_What to produce_
Once you find the line with "of components can lead to", transcribe it and all the lines that follow to the end of the data, exactly as written; skip any pictures.

BEGIN Provided material

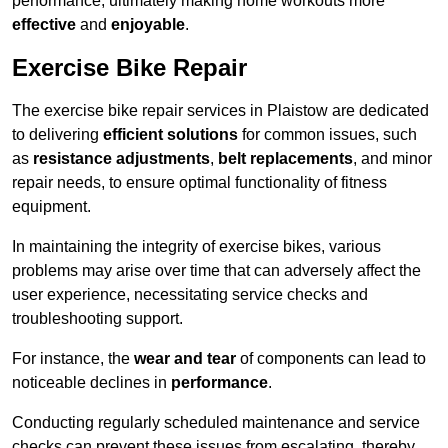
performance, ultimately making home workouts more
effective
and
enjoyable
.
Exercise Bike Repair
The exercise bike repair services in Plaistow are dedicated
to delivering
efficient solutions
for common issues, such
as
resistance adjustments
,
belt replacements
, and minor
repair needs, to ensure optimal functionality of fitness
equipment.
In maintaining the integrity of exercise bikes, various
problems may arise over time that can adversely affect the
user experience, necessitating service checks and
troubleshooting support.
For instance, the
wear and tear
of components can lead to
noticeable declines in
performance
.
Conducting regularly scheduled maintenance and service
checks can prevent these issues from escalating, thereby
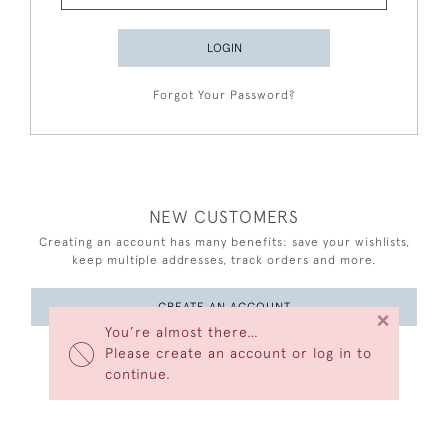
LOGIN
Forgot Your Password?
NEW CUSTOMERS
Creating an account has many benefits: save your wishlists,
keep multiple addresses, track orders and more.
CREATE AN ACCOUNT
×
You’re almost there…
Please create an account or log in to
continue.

END Provided material

_Result of this exercise_
of components can lead to
noticeable declines in
performance
.
Conducting regularly scheduled maintenance and service
checks can prevent these issues from escalating, thereby
LOGIN
Forgot Your Password?
NEW CUSTOMERS
Creating an account has many benefits: save your wishlists,
keep multiple addresses, track orders and more.
CREATE AN ACCOUNT
×
You’re almost there…
Please create an account or log in to
continue.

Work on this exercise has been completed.